# Work order
Go through the data line by line. Copy each one holding the string "Datenschutz".

=== Begin Enclosure ===

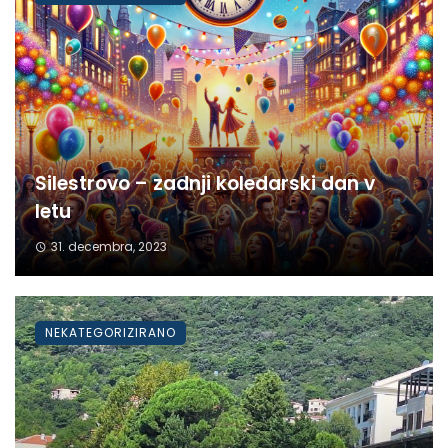
Silestrovo – zadnji koledarski dan v
letu
31. decembra, 2023
NEKATEGORIZIRANO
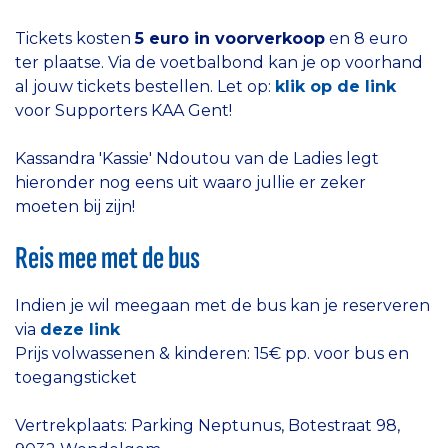
Tickets kosten
5 euro in voorverkoop
en 8 euro
ter plaatse. Via de voetbalbond kan je op voorhand
al jouw tickets bestellen. Let op:
klik op de link
voor Supporters KAA Gent!
Kassandra 'Kassie' Ndoutou van de Ladies legt
hieronder nog eens uit waaro jullie er zeker
moeten bij zijn!
Reis mee met de bus
Indien je wil meegaan met de bus kan je reserveren
via
deze link
Prijs volwassenen & kinderen: 15€ pp. voor bus en
toegangsticket
Vertrekplaats: Parking Neptunus, Botestraat 98,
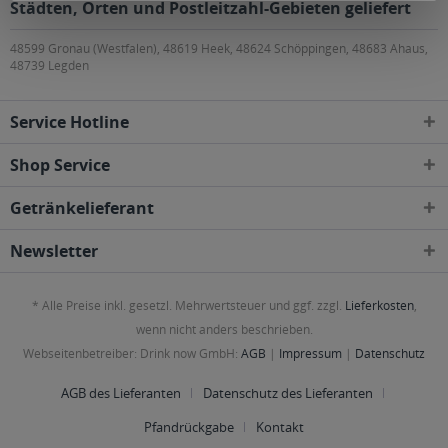
Städten, Orten und Postleitzahl-Gebieten geliefert
48599 Gronau (Westfalen), 48619 Heek, 48624 Schöppingen, 48683 Ahaus,
48739 Legden
Service Hotline
Shop Service
Getränkelieferant
Newsletter
* Alle Preise inkl. gesetzl. Mehrwertsteuer und ggf. zzgl.
Lieferkosten
,
wenn nicht anders beschrieben.
Webseitenbetreiber: Drink now GmbH:
AGB
|
Impressum
|
Datenschutz
AGB des Lieferanten
Datenschutz des Lieferanten
Pfandrückgabe
Kontakt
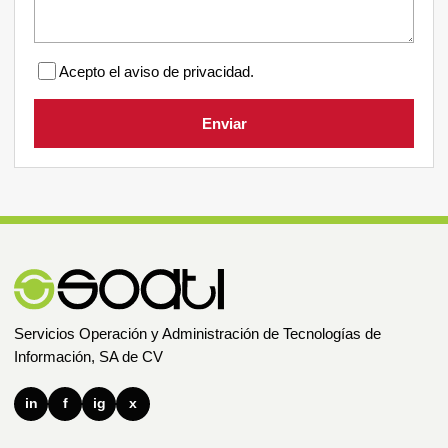
Acepto el aviso de privacidad.
Enviar
Servicios Operación y Administración de Tecnologías de
Información, SA de CV
in
f
ig
x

=== End Enclosure ===

# Expected answer
Datenschutz
Datenschutz des Lieferanten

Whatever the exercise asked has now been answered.